Filipino Food Into Escargot

Food is the main attraction in the Philippines. Whenever I come back, I always ask for what's new, and besides malls, people point me to restaurants that have opened up.

It takes different eyes sometimes to appreciate the huge variety of food here. My foreign friend jokes that in her stay here, she's now eaten food of every color. Red for rambutan, brown for adobo, white for lanzones, yellow for mango, and purple for ube and the Pili nut that Sorsogon is famous for. Okay, maybe except for blue.

One wonders why then, despite the richness of our food, international recognition of it has been lacking. My friend agrees that adobo would be an instant hit, so would halu-halo. But ask a random person in the US and most likely, he would hardly have a clue what Filipino food is. He would know Thai, Japanese, Vietnamese, Indian, Korean, and Chinese, but not Filipino.
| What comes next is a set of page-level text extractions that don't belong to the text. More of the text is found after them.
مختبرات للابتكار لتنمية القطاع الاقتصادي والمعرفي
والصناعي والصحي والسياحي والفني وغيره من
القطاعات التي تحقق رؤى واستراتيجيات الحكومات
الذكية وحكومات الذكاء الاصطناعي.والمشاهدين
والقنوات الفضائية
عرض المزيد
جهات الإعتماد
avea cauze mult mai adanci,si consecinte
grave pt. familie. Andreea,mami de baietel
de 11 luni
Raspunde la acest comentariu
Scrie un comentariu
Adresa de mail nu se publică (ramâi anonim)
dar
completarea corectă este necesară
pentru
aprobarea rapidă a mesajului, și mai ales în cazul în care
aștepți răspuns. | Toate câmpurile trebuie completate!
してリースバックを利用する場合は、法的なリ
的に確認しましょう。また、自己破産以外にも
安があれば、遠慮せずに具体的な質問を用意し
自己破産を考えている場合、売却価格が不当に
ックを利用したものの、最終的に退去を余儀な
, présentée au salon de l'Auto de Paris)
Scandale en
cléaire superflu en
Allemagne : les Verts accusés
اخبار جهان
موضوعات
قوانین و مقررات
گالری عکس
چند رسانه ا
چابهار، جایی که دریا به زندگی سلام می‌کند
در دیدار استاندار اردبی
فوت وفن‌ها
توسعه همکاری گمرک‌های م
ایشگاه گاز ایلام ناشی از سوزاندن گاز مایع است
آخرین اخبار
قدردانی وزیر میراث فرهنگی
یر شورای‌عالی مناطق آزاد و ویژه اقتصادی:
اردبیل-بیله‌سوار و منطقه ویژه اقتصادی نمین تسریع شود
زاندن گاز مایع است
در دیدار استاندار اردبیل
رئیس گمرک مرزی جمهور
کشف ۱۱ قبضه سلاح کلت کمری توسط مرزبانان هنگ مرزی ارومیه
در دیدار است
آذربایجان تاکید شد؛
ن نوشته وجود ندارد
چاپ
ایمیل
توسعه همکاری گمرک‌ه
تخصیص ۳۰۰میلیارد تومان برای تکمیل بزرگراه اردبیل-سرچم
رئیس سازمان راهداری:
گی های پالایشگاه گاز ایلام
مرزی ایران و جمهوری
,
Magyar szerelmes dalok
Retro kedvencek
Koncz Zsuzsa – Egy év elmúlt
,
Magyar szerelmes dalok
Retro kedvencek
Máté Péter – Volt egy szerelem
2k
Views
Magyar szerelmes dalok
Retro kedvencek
It is disappointing, considering Filipinos make up a large portion of immigrants in the country.

The french cook snails, call it escargot, and suddenly it's a $100. It's snails for crying out loud. Present a product well, make an experience out of it, and it will sell.

Is there any way we can market adobo better? Is there a way to market our sisig, mangoes, pinakbet, bicol express, and bangus that will capture the imagination of the western world?

We bring our food overseas but cater it to the OFW market, like that Jollibee in New York. (Not that Jollibee is any good anyway.) But observe filipino stores, in general. Little effort is done to entice foreigners to take part in our food. We do not adopt them to a different palate. This is the problem.

The Bicol Express I had the other day was wonderful.